The most eloquent statement of this optimism was “Speaking in Tongues,” a lecture delivered by the British-born novelist Zadie Smith in December 2008, just a few weeks before Obama’s inauguration. Smith, who, like Obama, is biracial, praised the president-elect’s ability to inhabit many minds and voices. This literary empathy, she believed, was reflected not just in Obama’s language, but in his politics: “Throughout his campaign Obama was careful always to say ‘we.’ He was noticeably wary of ‘I.’ By speaking so, he wasn’t simply avoiding a singularity he didn’t feel, he was also drawing us in with him…. Most of us have complicated back stories, messy histories, multiple narratives.” Obama the writer, Smith said, would help Americans imagine their way into a more inclusive, pluralistic future.
Eight years later, this dream is in tatters, to the disappointment of millions both in the United States and around the world. Far from bringing Americans together, the election of the first black president sparked a backlash of racism and right-wing extremism. It started in 2009 with Joe Wilson, a Republican congressman from South Carolina, shouting, “You lie!” during Obama’s speech to a joint session of Congress and culminated in the election of Donald Trump. Meanwhile, during his two terms, Obama showed that personal empathy, one of the qualities that make a writer, is often hard to translate into effective policy, especially foreign policy — as demonstrated by the administration’s hands-off strategy in Syria or its acquiescence in Saudi Arabia’s devastating war in Yemen.

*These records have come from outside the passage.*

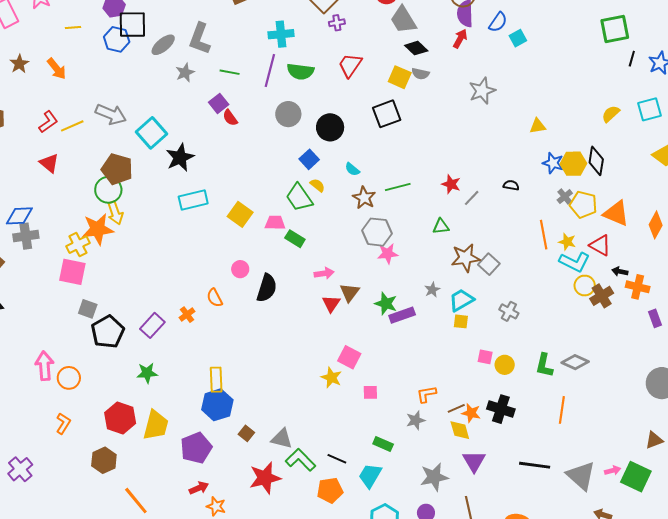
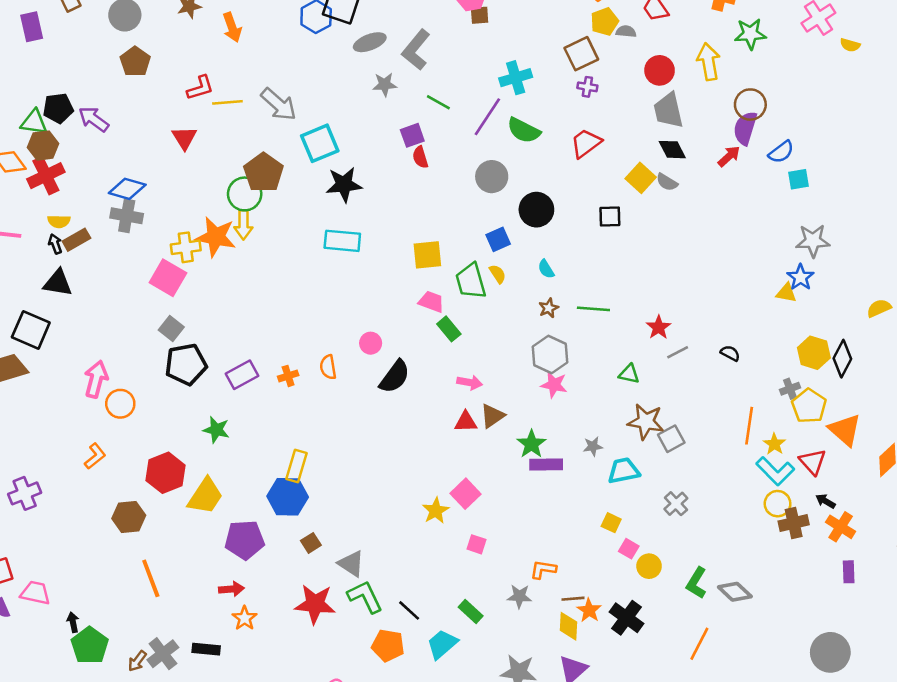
cyan cross: (281, 34) -> (516, 78), turned -30
gray star: (482, 91) -> (813, 241), moved
black square: (387, 114) -> (610, 217), size x0.7
blue star: (553, 163) -> (800, 277), moved
brown star: (364, 198) -> (549, 308), size x0.7
yellow square: (240, 214) -> (427, 255), moved, turned 30
red triangle: (331, 304) -> (466, 422), turned 36
yellow square: (461, 321) -> (611, 523), moved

Dismayingly, Obama the president has proved to be a much less effective communicator than Obama the candidate. His inwardness has widely been perceived as an aloof superiority by a public more accustomed to the practiced emotion of Bill Clinton or the chumminess of George W. Bush. It is open to doubt whether a writer is actually well equipped to communicate with the public in the age of Twitter. A media personality like Trump, who is used to performing as himself on television, may be better suited to this environment than an author like Obama.
In 2016, novelists and poets rallied together to protest this change. An open letter against Trump, signed by hundreds of literary figures, including Stephen King and Amy Tan, tried to revive the idea that writers have a particular role to play in democratic politics. But where Smith was optimistic eight years ago, this letter was pessimistic: “Because, as writers,” it began, “we are particularly aware of the many ways that language can be abused in the name of power.” Tellingly, this statement had no real effect on political discourse. The election of Trump, who exhibits not a fraction of Obama’s intimacy with writing, suggests that it will be a long time before another president tries to close the breach between literature and politics.